Democratic Taiwan has emerged as a place of refuge for some Hong Kongers, to Beijing’s anger, especially after China’s enforcement of a tough new national security law in Hong Kong last year.
In Chinese the new quarterly magazine is called “be water”, after a tactic protesters used to evade Hong Kong police and inspired by a maxim of home-grown martial arts legend Bruce Lee that encourages them to be flexible or formless.
The first issue came out in January.
Called Flow HK in English, the magazine’s editor-in-chief is exiled activist Sunny Cheung, and its editorial board includes other well-known campaigners.

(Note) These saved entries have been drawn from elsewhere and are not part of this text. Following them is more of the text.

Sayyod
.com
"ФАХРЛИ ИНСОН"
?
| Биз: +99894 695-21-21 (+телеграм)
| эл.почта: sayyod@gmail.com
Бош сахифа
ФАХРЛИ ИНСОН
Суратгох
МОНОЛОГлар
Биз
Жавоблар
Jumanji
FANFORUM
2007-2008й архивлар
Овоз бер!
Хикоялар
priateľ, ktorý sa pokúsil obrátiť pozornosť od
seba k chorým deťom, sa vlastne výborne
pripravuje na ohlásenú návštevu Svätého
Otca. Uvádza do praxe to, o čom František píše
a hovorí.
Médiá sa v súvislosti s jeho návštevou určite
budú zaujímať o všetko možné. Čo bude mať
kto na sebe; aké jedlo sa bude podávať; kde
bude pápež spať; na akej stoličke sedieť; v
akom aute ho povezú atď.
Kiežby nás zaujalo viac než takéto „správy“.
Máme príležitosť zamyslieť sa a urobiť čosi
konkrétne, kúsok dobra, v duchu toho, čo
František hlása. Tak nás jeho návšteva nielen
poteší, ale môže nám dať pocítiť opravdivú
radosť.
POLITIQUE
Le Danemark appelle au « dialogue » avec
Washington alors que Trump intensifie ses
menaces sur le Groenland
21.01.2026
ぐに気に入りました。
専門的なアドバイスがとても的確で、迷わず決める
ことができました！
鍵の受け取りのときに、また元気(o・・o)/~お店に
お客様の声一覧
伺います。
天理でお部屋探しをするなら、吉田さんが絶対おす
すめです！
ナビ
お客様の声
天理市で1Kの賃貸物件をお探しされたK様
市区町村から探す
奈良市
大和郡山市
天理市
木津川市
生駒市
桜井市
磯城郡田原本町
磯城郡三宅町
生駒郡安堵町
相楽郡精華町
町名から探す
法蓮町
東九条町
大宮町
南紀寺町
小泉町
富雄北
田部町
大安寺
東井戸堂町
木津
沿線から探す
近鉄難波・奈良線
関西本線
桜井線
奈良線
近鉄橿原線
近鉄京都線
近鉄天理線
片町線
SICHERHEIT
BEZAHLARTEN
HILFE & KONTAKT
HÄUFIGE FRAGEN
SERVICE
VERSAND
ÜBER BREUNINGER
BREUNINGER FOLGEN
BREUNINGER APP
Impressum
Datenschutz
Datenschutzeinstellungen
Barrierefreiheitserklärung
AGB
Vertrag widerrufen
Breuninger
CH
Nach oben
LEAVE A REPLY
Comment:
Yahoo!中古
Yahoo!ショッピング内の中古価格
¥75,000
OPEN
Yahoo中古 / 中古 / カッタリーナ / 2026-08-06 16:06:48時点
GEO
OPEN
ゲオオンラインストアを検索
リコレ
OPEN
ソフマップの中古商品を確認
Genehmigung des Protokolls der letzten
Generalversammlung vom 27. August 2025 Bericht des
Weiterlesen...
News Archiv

Chiang Min-yen, a Taiwanese activist who works from the magazine’s small Taipei office and also sits on the editorial board, told Reuters the publication wanted to provide a forum for discussion and how to continue the fight for freedom and democracy.
“People are thinking about what’s next for Hong Kong and what can Hong Kongers do – how can people support Hong Kong and oppose the authoritarianism of the Communist Party,” he added.

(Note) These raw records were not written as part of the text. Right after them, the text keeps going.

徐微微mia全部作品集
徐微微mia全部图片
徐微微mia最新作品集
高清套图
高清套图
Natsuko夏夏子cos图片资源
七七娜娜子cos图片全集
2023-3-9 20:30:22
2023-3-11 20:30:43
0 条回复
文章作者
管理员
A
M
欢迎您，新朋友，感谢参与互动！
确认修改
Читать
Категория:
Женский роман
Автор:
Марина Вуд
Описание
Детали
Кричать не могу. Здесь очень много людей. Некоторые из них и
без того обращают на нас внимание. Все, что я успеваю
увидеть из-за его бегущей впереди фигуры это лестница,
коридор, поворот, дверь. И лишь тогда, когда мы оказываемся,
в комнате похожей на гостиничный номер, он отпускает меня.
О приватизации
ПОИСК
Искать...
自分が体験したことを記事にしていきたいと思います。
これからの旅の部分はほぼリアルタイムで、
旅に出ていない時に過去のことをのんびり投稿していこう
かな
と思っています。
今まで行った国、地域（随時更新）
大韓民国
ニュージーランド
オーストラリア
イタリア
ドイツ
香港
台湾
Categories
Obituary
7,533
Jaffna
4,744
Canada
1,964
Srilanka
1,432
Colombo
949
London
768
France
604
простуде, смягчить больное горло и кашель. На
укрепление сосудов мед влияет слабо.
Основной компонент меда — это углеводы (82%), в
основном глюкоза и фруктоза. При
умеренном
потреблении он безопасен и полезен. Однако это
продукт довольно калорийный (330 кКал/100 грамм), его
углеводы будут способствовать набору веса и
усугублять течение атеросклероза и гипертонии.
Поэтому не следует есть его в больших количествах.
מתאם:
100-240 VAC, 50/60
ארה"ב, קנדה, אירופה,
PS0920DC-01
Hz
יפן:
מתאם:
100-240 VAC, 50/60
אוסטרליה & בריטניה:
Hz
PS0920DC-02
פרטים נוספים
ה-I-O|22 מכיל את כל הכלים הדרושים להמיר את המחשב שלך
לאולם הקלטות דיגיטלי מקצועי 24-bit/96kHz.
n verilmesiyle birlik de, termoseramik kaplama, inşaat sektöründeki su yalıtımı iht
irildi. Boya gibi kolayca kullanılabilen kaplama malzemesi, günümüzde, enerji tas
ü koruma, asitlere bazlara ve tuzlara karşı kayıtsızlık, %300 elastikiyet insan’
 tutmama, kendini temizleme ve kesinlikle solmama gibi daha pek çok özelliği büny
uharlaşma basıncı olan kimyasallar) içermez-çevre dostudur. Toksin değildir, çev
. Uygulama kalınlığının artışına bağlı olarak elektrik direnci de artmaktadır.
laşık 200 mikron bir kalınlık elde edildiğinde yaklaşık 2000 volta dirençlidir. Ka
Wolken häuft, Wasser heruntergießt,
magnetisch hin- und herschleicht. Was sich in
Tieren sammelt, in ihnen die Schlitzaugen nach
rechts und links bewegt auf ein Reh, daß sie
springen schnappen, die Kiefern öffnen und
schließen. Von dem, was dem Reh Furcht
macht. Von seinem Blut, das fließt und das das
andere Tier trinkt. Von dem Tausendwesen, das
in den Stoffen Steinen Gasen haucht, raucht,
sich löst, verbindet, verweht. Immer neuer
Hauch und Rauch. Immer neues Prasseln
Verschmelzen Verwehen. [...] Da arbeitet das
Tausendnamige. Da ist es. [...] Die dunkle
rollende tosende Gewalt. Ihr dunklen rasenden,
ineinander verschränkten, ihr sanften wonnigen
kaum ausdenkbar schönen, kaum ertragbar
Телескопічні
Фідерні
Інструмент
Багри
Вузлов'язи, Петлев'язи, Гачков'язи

The magazine encourages Hong Kong subscribers to get the electronic version due to security concerns about police potentially finding a physical copy in people’s homes.
Hong Kong authorities maintain that freedom of speech and that of the media are intact, but say national security is a red line.
The national security law punishes anything China considers subversion, secessionism, terrorism or collusion with foreign forces with up to life in prison.
In his piece for the inaugural edition, Cheung urges people not to give up, saying the resistance movement is like a buried stream of fire ready to become a river.
“Overseas Hong Kongers must fight, and will not give up on their dream to go home. If you are not free in Hong Kong, then what is the use of freedom?”